17.01.2010

ALTERNATIVE TO THE BANKING: CHOP, HUNDI, HAWALA


There is an argument for saying that parallel banking is defined not by activity but by whether the activities are conducted by a regulated business. Banks have three essential functions - warehousing savings, lending money and settling obligations between customers. Advisory services are, in essence, developments or broking of one of these three. Parallel bankers strip out the basics and perform only one or more of those three functions.

It follows, then, that when we use the term parallel banking, we are not talking about any business activity different from that which is done by your retail banker whose business is to take your money and keep it until you want it back (warehousing), to pool it with the money he receives from all his other customers and then to lend it to customers that will pay a fee for the use of it (lending) and to assess the risk attached to that lending decision (broking).

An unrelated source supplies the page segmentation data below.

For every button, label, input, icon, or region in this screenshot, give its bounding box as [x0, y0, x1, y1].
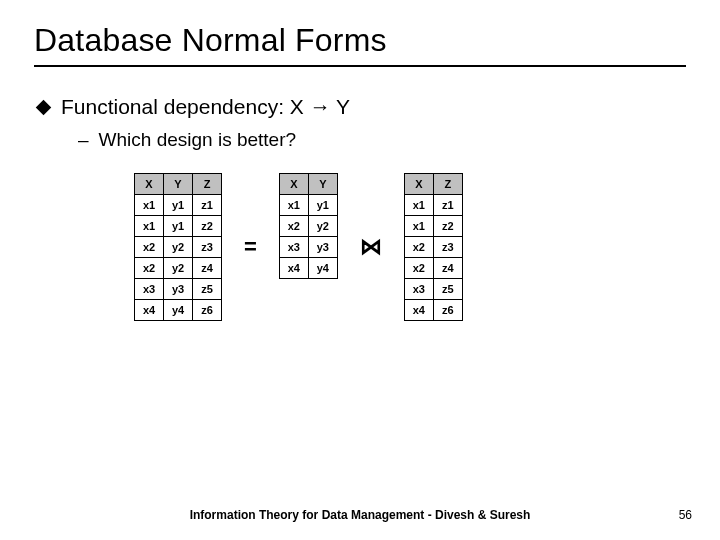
- t1-r3c2: z4: [193, 258, 222, 279]
- t2-r3c1: y4: [308, 258, 337, 279]
- t3-r5c1: z6: [433, 300, 462, 321]
- page-number: 56: [679, 508, 692, 522]
- t2-h-x: X: [279, 174, 308, 195]
- t3-r3c1: z4: [433, 258, 462, 279]
- t1-h-y: Y: [164, 174, 193, 195]
- t1-r5c1: y4: [164, 300, 193, 321]
- table-xy: X Y x1y1 x2y2 x3y3 x4y4: [279, 173, 338, 279]
- t1-r1c2: z2: [193, 216, 222, 237]
- t1-r1c0: x1: [135, 216, 164, 237]
- t1-h-z: Z: [193, 174, 222, 195]
- t3-r1c0: x1: [404, 216, 433, 237]
- t3-r3c0: x2: [404, 258, 433, 279]
- t1-r4c2: z5: [193, 279, 222, 300]
- title-rule: [34, 65, 686, 67]
- t2-h-y: Y: [308, 174, 337, 195]
- t1-r1c1: y1: [164, 216, 193, 237]
- dash-icon: –: [78, 129, 89, 151]
- t2-r0c0: x1: [279, 195, 308, 216]
- t2-r2c0: x3: [279, 237, 308, 258]
- t3-r2c1: z3: [433, 237, 462, 258]
- t1-r0c2: z1: [193, 195, 222, 216]
- t3-r1c1: z2: [433, 216, 462, 237]
- t1-r5c0: x4: [135, 300, 164, 321]
- subbullet-1-text: Which design is better?: [99, 129, 297, 151]
- t1-r3c0: x2: [135, 258, 164, 279]
- page-title: Database Normal Forms: [34, 22, 686, 59]
- t2-r1c1: y2: [308, 216, 337, 237]
- t1-r2c1: y2: [164, 237, 193, 258]
- t1-r2c2: z3: [193, 237, 222, 258]
- t3-r5c0: x4: [404, 300, 433, 321]
- t2-r2c1: y3: [308, 237, 337, 258]
- t3-h-x: X: [404, 174, 433, 195]
- t1-r5c2: z6: [193, 300, 222, 321]
- tables-row: X Y Z x1y1z1 x1y1z2 x2y2z3 x2y2z4 x3y3z5…: [134, 173, 686, 321]
- t1-r4c1: y3: [164, 279, 193, 300]
- t3-r0c1: z1: [433, 195, 462, 216]
- slide: Database Normal Forms Functional depende…: [0, 0, 720, 540]
- diamond-icon: [36, 99, 52, 115]
- t3-r2c0: x2: [404, 237, 433, 258]
- t1-h-x: X: [135, 174, 164, 195]
- join-operator: ⋈: [360, 234, 382, 260]
- footer-text: Information Theory for Data Management -…: [0, 508, 720, 522]
- t2-r0c1: y1: [308, 195, 337, 216]
- t3-h-z: Z: [433, 174, 462, 195]
- t3-r4c1: z5: [433, 279, 462, 300]
- t3-r4c0: x3: [404, 279, 433, 300]
- t1-r2c0: x2: [135, 237, 164, 258]
- equals-operator: =: [244, 234, 257, 260]
- t1-r0c0: x1: [135, 195, 164, 216]
- bullet-1-text: Functional dependency: X → Y: [61, 95, 350, 119]
- table-xyz: X Y Z x1y1z1 x1y1z2 x2y2z3 x2y2z4 x3y3z5…: [134, 173, 222, 321]
- t2-r1c0: x2: [279, 216, 308, 237]
- bullet-1: Functional dependency: X → Y: [38, 95, 686, 119]
- table-xz: X Z x1z1 x1z2 x2z3 x2z4 x3z5 x4z6: [404, 173, 463, 321]
- t1-r4c0: x3: [135, 279, 164, 300]
- subbullet-1: – Which design is better?: [78, 129, 686, 151]
- t1-r0c1: y1: [164, 195, 193, 216]
- t2-r3c0: x4: [279, 258, 308, 279]
- t3-r0c0: x1: [404, 195, 433, 216]
- t1-r3c1: y2: [164, 258, 193, 279]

However, your retail banker is subject to a considerable body of rules and regulations that govern his relationship with you, his relationship with his customers, his relationship with the state that grants him a licence to operate as a bank, and supervises the conduct of his business. Where that system of regulation and supervision breaks down - or is ill formed in the first place - fraud is simple and bank collapses are frequent.

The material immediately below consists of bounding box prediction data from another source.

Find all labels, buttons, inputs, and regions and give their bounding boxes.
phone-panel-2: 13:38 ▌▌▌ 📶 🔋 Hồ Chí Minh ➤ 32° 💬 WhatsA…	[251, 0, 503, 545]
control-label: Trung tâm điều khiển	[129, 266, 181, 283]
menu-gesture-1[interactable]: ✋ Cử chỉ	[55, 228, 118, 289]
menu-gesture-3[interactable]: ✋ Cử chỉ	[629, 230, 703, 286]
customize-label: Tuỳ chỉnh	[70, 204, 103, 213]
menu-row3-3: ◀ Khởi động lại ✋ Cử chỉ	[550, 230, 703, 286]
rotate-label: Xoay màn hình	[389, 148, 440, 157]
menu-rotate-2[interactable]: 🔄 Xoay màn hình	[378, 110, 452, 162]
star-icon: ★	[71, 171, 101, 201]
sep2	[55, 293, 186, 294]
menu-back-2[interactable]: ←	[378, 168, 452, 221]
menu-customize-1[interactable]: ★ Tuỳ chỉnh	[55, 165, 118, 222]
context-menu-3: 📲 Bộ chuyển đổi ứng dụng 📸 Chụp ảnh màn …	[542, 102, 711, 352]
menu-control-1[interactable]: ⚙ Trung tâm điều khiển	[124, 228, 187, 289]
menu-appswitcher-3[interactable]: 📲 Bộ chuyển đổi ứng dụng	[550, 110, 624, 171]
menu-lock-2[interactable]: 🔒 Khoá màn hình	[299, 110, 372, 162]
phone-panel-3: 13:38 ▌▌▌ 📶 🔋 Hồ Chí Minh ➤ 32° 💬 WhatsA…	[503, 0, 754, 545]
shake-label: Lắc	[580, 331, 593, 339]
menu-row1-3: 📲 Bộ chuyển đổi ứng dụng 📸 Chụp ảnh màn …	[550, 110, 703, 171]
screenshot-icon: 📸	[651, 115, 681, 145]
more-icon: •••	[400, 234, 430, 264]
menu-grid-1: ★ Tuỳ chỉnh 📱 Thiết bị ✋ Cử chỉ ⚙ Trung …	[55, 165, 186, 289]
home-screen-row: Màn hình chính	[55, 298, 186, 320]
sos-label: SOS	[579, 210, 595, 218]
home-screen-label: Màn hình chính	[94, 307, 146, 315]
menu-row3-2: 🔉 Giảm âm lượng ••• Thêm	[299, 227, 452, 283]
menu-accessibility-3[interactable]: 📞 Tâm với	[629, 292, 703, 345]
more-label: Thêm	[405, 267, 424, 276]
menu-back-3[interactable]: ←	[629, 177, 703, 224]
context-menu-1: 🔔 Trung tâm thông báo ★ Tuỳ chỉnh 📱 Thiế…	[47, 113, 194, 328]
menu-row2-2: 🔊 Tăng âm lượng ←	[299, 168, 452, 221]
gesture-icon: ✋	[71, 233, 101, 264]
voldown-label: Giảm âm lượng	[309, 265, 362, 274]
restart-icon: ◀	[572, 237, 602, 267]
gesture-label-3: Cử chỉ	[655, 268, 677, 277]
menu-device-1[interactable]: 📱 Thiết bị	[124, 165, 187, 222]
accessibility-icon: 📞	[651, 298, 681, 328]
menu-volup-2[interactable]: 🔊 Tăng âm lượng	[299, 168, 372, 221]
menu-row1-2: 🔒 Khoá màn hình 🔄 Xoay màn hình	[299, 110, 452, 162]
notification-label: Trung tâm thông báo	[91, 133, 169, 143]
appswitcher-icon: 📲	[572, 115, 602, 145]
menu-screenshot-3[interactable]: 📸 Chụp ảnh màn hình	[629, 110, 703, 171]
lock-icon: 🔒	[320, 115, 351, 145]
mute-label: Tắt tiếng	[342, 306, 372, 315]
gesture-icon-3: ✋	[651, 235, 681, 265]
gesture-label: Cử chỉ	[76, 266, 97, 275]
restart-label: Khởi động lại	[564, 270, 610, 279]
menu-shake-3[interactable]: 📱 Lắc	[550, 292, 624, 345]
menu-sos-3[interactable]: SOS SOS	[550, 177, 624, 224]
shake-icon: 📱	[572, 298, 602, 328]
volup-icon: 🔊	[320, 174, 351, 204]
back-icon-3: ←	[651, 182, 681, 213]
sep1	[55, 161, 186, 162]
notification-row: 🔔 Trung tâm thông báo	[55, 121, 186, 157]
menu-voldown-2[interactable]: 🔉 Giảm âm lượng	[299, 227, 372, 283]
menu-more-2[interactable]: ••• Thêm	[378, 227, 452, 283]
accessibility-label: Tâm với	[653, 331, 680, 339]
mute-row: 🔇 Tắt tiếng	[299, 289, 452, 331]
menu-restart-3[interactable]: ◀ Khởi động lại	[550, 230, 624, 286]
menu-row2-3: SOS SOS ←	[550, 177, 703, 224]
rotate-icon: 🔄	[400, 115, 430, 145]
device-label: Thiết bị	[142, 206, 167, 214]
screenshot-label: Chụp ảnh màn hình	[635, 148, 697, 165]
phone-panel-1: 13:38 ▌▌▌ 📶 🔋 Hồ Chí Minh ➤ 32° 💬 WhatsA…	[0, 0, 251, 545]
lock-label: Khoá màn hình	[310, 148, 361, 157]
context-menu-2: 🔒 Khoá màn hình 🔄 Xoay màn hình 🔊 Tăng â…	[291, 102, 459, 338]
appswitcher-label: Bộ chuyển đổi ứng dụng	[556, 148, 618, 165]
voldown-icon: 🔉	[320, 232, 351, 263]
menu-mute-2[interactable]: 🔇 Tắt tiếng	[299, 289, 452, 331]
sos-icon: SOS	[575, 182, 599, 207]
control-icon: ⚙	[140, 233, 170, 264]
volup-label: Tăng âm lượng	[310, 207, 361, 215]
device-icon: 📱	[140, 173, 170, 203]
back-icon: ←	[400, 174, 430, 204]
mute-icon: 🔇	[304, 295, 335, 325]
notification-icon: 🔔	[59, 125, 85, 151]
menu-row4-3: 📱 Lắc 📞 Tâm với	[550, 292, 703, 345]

The parallel banking industry works outside that system of regulation and supervision. In countries where a licence is required for a particular activity, and the conduct of the activity without a licence is a crime, parallel bankers are by definition criminals. But that does not make them fraudsters. There are many, many money transmitters who operate out of sight of the law, even where required to licence. They operate, often, within a close knit community, often using lines of communication built up all over the world over a period of decades - or in some cases millennia.

Some of the money transfer mechanisms (the chop, hawala, etc.) which form the basis of parallel banking were developed to enable the movement of value without the movement of money. This was so that banditry could be avoided.

Now, with the use of technology, the principles of moving value without money are available to all.